Polyphony's Bach Passion at St John's is a Good Friday fixture that has nothing to do with football. But it has as much as many church services to do with a spiritual engagement with suffering and rebirth. This year's performers were almost impeccable, and Stephen Layton's direction produced musical results that were often far more dramatic than in Deborah Warner's staged production at the ENO.

The action of the St John Passion often seems not quite coherent, but in this peformance it found points of intense focus that made an engaging emotional progression. The self-pity of Peter's weeping, narrated by the Evangelist, revealed an inadequacy in the opening arias, which make facile claims of grief and loyalty. Pilate's release of Barabbas and his torture of Jesus was a swift transition from the violence of a chorus through the Evangelist's dislocated narration and a strange, almost expressionist instrumental introduction to an arioso and aria that recovered a redemptive meaning from the cruelty. And Jesus's redemptive acceptance of his suffering at the moment of his death was an amazing collaboration between Evangelist, Christus and aria.

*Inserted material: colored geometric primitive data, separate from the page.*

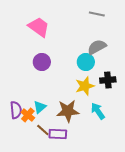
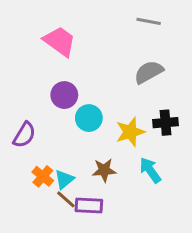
cyan circle: (86, 62) -> (89, 118), moved
cyan triangle: (40, 107) -> (64, 179), moved
purple semicircle: (16, 110) -> (24, 135), moved, turned 36
brown star: (68, 111) -> (104, 170), size x0.7

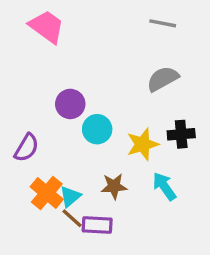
pink trapezoid: (60, 41) -> (47, 27), moved
orange cross: (43, 176) -> (47, 193), size x1.4

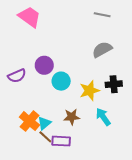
purple semicircle: (27, 148) -> (17, 76), moved, turned 36

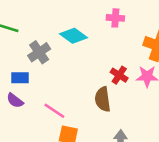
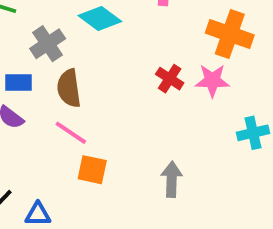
brown semicircle: (103, 99) -> (69, 88), moved

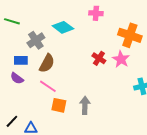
pink star: (212, 81) -> (121, 59), turned 30
brown semicircle: (69, 88) -> (47, 63), turned -144
gray arrow: (172, 179) -> (85, 105), moved

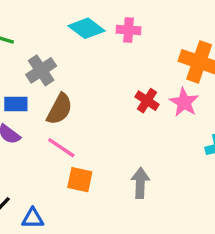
pink cross: (96, 13) -> (129, 30), moved
cyan diamond: (63, 27) -> (86, 28), moved
gray arrow: (85, 105) -> (140, 183), moved

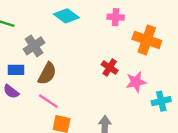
pink cross: (129, 30) -> (116, 17), moved
pink star: (184, 102) -> (136, 82), moved, turned 30

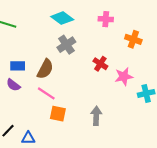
orange cross: (147, 40) -> (133, 39), size x0.7
gray cross: (34, 46) -> (66, 45), moved

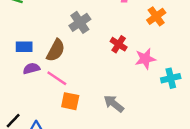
orange cross: (133, 39) -> (156, 16), turned 35
purple semicircle: (13, 85) -> (31, 68), moved, turned 128
gray arrow: (96, 116) -> (114, 104), turned -54

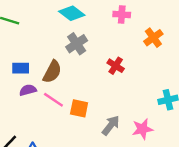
pink star: (145, 59) -> (142, 129), moved
orange square: (70, 101) -> (79, 108), moved
gray arrow: (114, 104) -> (111, 125), turned 90

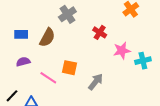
purple semicircle: (28, 90) -> (23, 62), moved
pink line: (53, 100) -> (48, 78), moved
pink star: (142, 129) -> (122, 51), moved

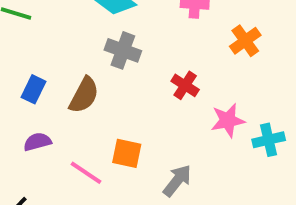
gray cross: (67, 14) -> (123, 50), turned -36
blue rectangle: (21, 34) -> (34, 89), turned -64

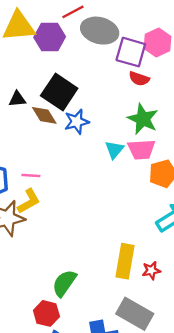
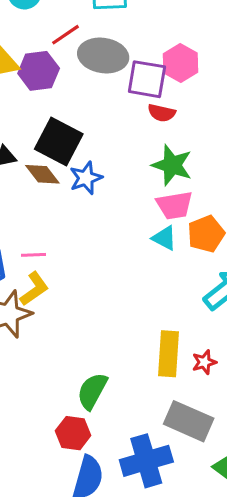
cyan triangle: (114, 150) -> (164, 238), moved, turned -36

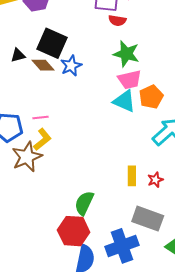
cyan triangle: (164, 238) -> (124, 101), size x1.4
yellow rectangle: (169, 354) -> (132, 176), size x0.7
red hexagon: (73, 433) -> (74, 231), size x1.4

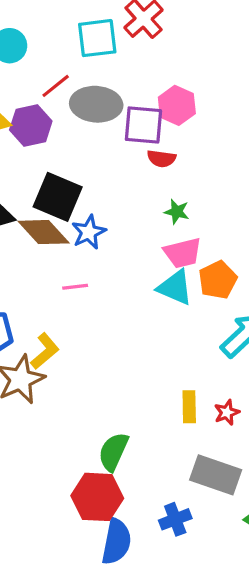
green star: (126, 54) -> (177, 212), size x0.6
brown diamond: (43, 65) -> (44, 232), size x1.4
pink line: (41, 118) -> (75, 287), moved
blue cross: (122, 246) -> (175, 519), size x0.6

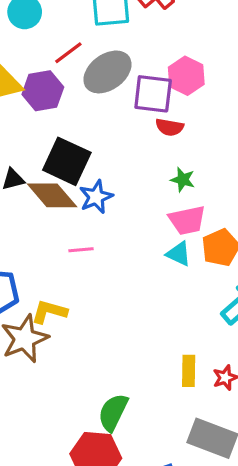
gray ellipse: (96, 104) -> (107, 72), turned -42
cyan triangle: (175, 288) -> (179, 254), size x0.7
yellow L-shape: (45, 351) -> (49, 312), turned -126

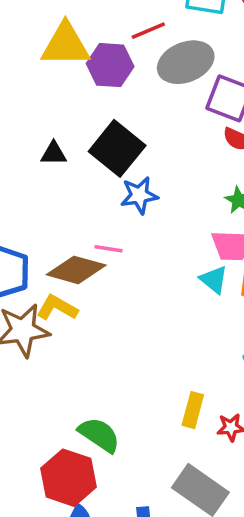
brown diamond: (52, 195) -> (76, 270), moved, turned -48
green semicircle: (113, 412) -> (99, 435), turned 84

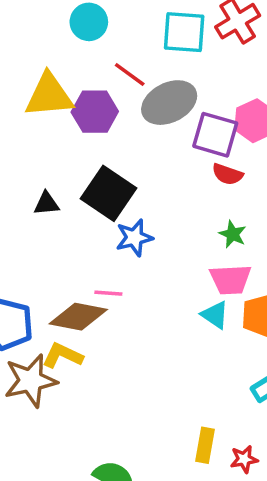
red line: (148, 31) -> (130, 75), turned 64

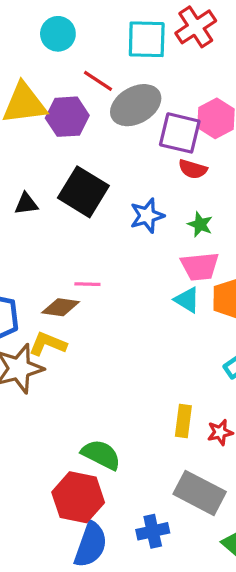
blue star: (134, 238) -> (147, 216), moved
brown diamond: (78, 317) -> (61, 307), size x0.7

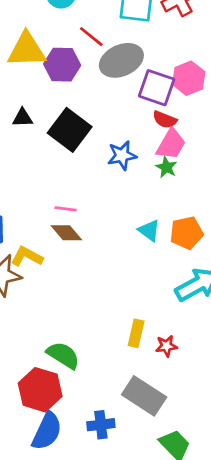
black triangle: (26, 204) -> (23, 118), moved
pink trapezoid: (200, 266) -> (171, 144), moved, turned -60
brown diamond: (61, 307) -> (66, 233), moved, turned 36

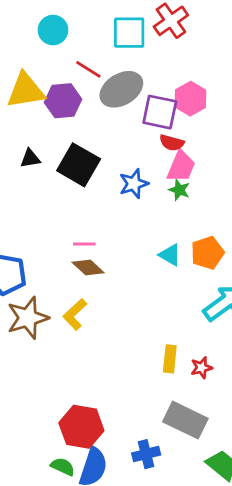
yellow L-shape: (27, 257) -> (75, 314), moved, turned -64
green semicircle: (63, 355) -> (63, 467), moved, size x0.7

Catherine Wyn-Rogers was much more focussed and coherent in the alto arias than she was at the first ENO performance. Perhaps the more familar German text helps, and the smaller space of St John's. Ian Bostridge's Evangelist was forceful, not remotely clerical or sentimental, and fully focussed on the meaning of the narrative. His voice is still beautiful, and seems to be getting bigger. James Gilchrist was also stirring in the tenor arias.

Stephan Loges, only just out of Guildhall, was a striking presence as Jesus. This role, based strictly on the words in the gospel text which has a completely different narrative method, is shapeless, and there is not enough of it for the singer to build up a dramatic presence as the Evangelist can. This Jesus, though, was unquestionably the purpose of the Evangelist's narrative. Familiarity leads us to hear Jesus' words "Es ist vollbracht" as the lead-in to the alto aria that follows, but Loges made them sound like the end of everything. The apparent seamlessness and serenity of his delivery made a powerful contrast with Bostridge's rhetorical Evangelist. Loges is a baritone, and his lower range doesn't quite have the force you expect in a Christus, but his singing has more than enough authority to make up for it.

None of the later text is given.